Introduction: I am reading “Christ’s Second Coming: Will it be Premillennial?” by David Brown with foreword by Kenneth Gentry. This is an older work which takes a more historicist view and is described by Dr. Gentry as one of the exemplary refutations of dispensationalism in its time. As I like to do, I am going to post some excerpts here that I find useful at the moment.
So I am now starting on Brown’s 9 arguments for his (and my) interpretation of Revelation 20. I will condense where I can, but this is tasty stuff, a lot of which needs to be posted in full.

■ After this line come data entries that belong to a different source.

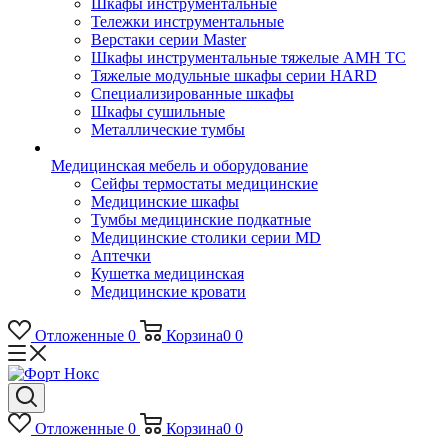
Шкафы инструментальные
Тележки инструментальные
Верстаки серии Master
Шкафы инструментальные тяжелые AMH TC
Тяжелые модульные шкафы серии HARD
Cпециализированные шкафы
Шкафы сушильные
Металлические тумбы
Медицинская мебель и оборудование
Сейфы термостаты медицинские
Медицинские шкафы
Тумбы медицинские подкатные
Медицинские столики серии MD
Аптечки
Кушетка медицинская
Медицинские кровати
Отложенные
0
Корзина
0
0
Отложенные
0
Корзина
0
0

This is his seventh argument:
Pages 227-228
“The omission,” says the acute author just quoted, “of any declaration as to ‘the sea, death, and the grave [or Hades] giving up the dead’ at the first resurrection, and the making such a declaration respecting ‘the dead’ in verse 13, convinces me both that ‘the first resurrection’ is not that of the saints, and also, that ‘the dead’ in verses 12, 13, include all mankind, both the saints and the ungodly. In every other part of the Word of God, the information given concerning the resurrection of the saints is not only much more frequent, but also much more explicit, tan concerning the resurrection of the ungodly. I feel convinced, therefore, that in this portion also of Scripture, if it were intended to foretell a resurrection of the saints distinct from that of the ungodly, more explicit information would be given concerning the former than concerning the latter. I find, however, that the information given concerning ‘the first resurrection,’ instead of being much more, is much less explicit than that concerning the resurrection intimated in verses 12, 13; for there is a not the least allusion to ‘the sea, death, and the grave giving up the dead’ at the first resurrection, and it is expressly declared that they do this at the time of the resurrection set forth in verses 12, 13. By contrasting this, therefore, with the course pursued in other portions of the Word of God, I feel convinced that the first resurrection cannot be that of the saints; and that verses 12, 13, do not describe the resurrection of the ungodly only, but that of the saints also, and include all the dead without any exception.”
The seven foregoing arguments have been gathered from the surface of the millennial prophecy: the two following, with which I will conclude, are suggested by a narrower observation of the vision.
The premillenial Jenga tower is a-tumbling down.